Back at the office, I must check the invoices. A bit tedious, but necessary. We are already working on software that will help us to make it more agile. Then we make some payments and check the exchange rates.
I take the opportunity to send a WhatsApp message to Mr. Sergio R. Esquer, informing him of some details of the payments. As always, he answers me back and helps me with my request.
It is 3.30 p.m. I am notified an official audit from the state labor department has arrived, happens from time to time. Fortunately, we have everything in order, and we always come out ahead. Challenges I had when a couple of decades ago we had a strike called by the Union of Farm Workers or when we had a strike by the truck drivers. Both were challenges that I had to face and resolve. Believe it or not, win-win helped me a lot in these negotiations. However, I must confess, that when it comes to firing someone justifiably, I ask someone else to do it for me. Knowing that someone will be temporarily without a livelihood hurts me. In the end, sometimes people don’t take their family into account when they make serious mistakes.
It’s 4:30 p.m. and I have one more meeting. This one is on costs, budgets, and finances. We make sure we have the right people in the field and packing house. We keep an eye on sales through Nogales and McAllen. It is an important meeting.
It’s 6:30 p.m. and time to end the day on a high note. I drive home, thinking about one of the best decisions I made 45 years ago, coming to work in Chaparral. I work very happily. And I even get paid for doing it!
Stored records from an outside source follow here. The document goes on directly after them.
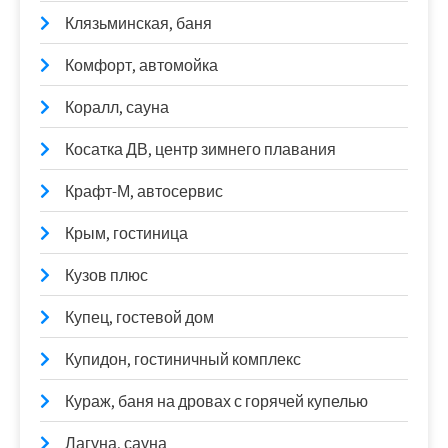
Клязьминская, баня
Комфорт, автомойка
Коралл, сауна
Косатка ДВ, центр зимнего плавания
Крафт-М, автосервис
Крым, гостиница
Кузов плюс
Купец, гостевой дом
Купидон, гостиничный комплекс
Кураж, баня на дровах с горячей купелью
Лагуна, сауна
It’s time to pick up my husband. We’re going to visit our grandchildren. Today we are taking them out for dinner, sometimes we do it at home and sometimes we do it outside. We do this 2-3 times a week. It is always an inspiring, watching them grow up, with healthy and loving grandparents. I thank my husband, Miguel Angel, my children, Diana and Miguel, and God, and I see how important
it is to have the peace of mind of a job that helped us to get ahead, to give them a good education, and to see them grow personally and professionally.
And just before I go to sleep and give thanks for one more day of life, I continue imagining and planning my legacy for Chaparral: A Foundation to support farmworkers both in the company and in their home places. I know very well that in their hometowns they have needs and we want to help them there as well. It is only a matter of time. And it will be the way to repay what Don Jose Ma. Gallardo and his family, Mr. Sergio R. Esquer P., my colleagues, and Chaparral have done for me.
For all the above and what is still to come, thank you very much!